Fall Colors Progression:
Green, 1 Summer green to beginning to turn.
Orange, 2 Majority of leaves are changing to peak colors.
Brown, 3 Past peak but some colors may remain
Bark beetles, invasive species “catastrophic wildfire in slow motion.”, warmer winters, wildfires, unmanaged recreation land, extreme drought, loss of open space, are part of what is harming our trees today.
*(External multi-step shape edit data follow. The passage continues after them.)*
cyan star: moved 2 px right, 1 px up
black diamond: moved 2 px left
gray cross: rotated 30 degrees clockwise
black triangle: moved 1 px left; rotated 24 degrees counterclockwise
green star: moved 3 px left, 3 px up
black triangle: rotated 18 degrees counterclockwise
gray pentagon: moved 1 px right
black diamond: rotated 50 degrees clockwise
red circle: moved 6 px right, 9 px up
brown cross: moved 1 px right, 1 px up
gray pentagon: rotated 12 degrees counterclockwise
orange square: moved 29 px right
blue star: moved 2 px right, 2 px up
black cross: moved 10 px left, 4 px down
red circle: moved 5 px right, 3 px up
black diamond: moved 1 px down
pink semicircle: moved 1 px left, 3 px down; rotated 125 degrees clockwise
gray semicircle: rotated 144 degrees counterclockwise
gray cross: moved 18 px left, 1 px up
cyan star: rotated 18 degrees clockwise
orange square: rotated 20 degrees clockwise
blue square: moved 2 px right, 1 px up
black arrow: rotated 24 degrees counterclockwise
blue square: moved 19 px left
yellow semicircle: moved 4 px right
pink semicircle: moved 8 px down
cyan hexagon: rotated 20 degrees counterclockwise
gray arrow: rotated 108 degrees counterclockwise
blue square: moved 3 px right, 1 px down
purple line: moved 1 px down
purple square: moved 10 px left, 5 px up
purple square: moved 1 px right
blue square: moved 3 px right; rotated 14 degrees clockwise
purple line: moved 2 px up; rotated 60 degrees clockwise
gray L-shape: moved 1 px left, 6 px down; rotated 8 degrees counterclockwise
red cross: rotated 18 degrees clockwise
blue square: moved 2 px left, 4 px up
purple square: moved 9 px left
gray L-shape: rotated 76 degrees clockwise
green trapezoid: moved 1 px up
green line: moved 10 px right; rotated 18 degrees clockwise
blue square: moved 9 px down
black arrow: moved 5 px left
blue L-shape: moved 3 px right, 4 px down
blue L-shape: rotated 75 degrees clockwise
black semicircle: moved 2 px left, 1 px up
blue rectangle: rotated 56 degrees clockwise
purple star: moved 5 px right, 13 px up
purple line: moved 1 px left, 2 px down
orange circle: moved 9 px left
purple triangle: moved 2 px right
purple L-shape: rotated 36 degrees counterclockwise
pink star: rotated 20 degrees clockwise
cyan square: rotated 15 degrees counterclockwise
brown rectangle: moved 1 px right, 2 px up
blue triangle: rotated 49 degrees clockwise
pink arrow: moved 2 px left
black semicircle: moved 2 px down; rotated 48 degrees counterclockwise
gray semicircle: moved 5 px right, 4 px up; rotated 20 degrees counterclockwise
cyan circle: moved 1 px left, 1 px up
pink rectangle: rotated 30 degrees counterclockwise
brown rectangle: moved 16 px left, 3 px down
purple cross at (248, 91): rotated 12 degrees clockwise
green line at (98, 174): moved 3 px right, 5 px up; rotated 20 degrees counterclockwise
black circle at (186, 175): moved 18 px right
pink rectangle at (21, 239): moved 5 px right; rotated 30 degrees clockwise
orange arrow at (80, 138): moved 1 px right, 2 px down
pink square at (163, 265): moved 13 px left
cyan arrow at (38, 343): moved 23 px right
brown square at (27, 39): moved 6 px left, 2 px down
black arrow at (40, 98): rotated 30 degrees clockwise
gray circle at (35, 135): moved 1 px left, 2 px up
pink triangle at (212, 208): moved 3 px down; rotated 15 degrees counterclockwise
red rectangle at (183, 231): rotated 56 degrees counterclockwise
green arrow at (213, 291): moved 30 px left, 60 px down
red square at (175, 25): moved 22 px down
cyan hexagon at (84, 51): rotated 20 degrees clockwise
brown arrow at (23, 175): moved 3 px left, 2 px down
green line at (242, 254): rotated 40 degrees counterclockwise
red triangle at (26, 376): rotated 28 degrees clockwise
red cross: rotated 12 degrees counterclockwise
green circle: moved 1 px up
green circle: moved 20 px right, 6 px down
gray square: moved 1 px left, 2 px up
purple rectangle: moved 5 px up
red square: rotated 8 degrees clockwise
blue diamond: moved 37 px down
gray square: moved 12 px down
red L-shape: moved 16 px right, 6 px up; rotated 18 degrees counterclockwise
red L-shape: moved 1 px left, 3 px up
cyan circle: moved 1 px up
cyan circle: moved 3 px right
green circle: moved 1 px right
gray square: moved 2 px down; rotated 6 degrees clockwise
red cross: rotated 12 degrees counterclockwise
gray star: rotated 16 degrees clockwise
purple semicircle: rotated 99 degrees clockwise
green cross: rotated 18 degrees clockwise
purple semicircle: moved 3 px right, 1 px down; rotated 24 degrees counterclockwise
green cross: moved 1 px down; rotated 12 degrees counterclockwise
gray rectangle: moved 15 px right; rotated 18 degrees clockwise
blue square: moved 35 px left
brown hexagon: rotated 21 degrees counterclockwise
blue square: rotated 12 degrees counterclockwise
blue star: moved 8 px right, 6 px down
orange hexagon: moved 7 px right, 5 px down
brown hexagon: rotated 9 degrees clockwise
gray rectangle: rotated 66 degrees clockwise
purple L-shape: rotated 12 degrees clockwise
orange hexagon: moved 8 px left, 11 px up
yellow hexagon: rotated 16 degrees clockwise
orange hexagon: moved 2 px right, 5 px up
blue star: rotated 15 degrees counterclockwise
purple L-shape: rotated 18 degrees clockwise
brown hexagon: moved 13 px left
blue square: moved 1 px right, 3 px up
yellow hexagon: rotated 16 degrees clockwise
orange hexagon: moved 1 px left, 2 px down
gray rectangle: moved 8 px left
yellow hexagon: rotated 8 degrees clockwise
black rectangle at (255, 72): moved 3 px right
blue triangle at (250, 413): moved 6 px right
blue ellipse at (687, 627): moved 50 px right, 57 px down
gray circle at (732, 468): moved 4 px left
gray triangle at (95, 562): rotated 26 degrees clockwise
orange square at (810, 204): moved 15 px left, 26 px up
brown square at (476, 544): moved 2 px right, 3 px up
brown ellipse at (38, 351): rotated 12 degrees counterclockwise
Invasive species are categorized; “It is non-native to the ecosystem under consideration, and its introduction causes or is likely to cause economic or environmental harm or harm to human health”. Problems that could occur with the Red Dragon Japanese Maple tree; stem canker, leaf spots, Fusarium, wilt, botrytis, root rots, aphids, scale, borers, root weevils and possibly mites. If the pH is off in the soil, chlorosis (abnormal reduction or loss) could
occur. You would never guess that a dead tree is also essential to the world, but it is, when it decomposes, the tree returns nutrients to the ecosystem. A dead tree while decomposing does help new plant life form and help wildlife.
The U.S. Forest Service has a disaster assistance program, called Tree Assistance Program (TAP), that helps nursery tree growers and orchardists financially if they lose fifteen percent or more of their crops due to a natural disaster. This money is to be used to replant and
regrow their losses after a natural disaster such as trees, bushes, and vines. The ecosystem is a dilemma for every human being if they realize it or not, the only way to help fix this problem is to replant and not just by the farmers or growers to sell their inventory, it is a local, regional, global issue.